Dataset records START
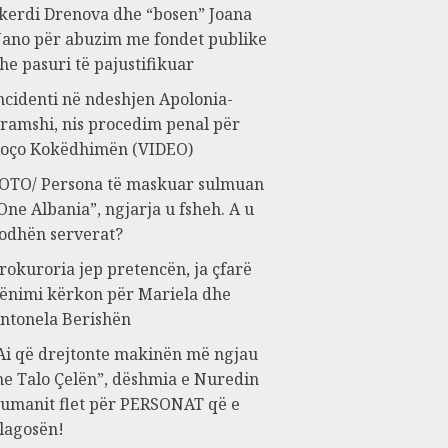
kerdi Drenova dhe “bosen” Joana
ano për abuzim me fondet publike
he pasuri të pajustifikuar
ncidenti në ndeshjen Apolonia-
ramshi, nis procedim penal për
oço Kokëdhimën (VIDEO)
OTO/ Persona të maskuar sulmuan
One Albania”, ngjarja u fsheh. A u
odhën serverat?
rokuroria jep pretencën, ja çfarë
ënimi kërkon për Mariela dhe
ntonela Berishën
Ai që drejtonte makinën më ngjau
e Talo Çelën”, dëshmia e Nuredin
umanit flet për PERSONAT që e
lagosën!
Dataset records END
Prompt:
Images stay out, but the rest of the data above must be repeated exactly.

Response area:
kerdi Drenova dhe “bosen” Joana
ano për abuzim me fondet publike
he pasuri të pajustifikuar
ncidenti në ndeshjen Apolonia-
ramshi, nis procedim penal për
oço Kokëdhimën (VIDEO)
OTO/ Persona të maskuar sulmuan
One Albania”, ngjarja u fsheh. A u
odhën serverat?
rokuroria jep pretencën, ja çfarë
ënimi kërkon për Mariela dhe
ntonela Berishën
Ai që drejtonte makinën më ngjau
e Talo Çelën”, dëshmia e Nuredin
umanit flet për PERSONAT që e
lagosën!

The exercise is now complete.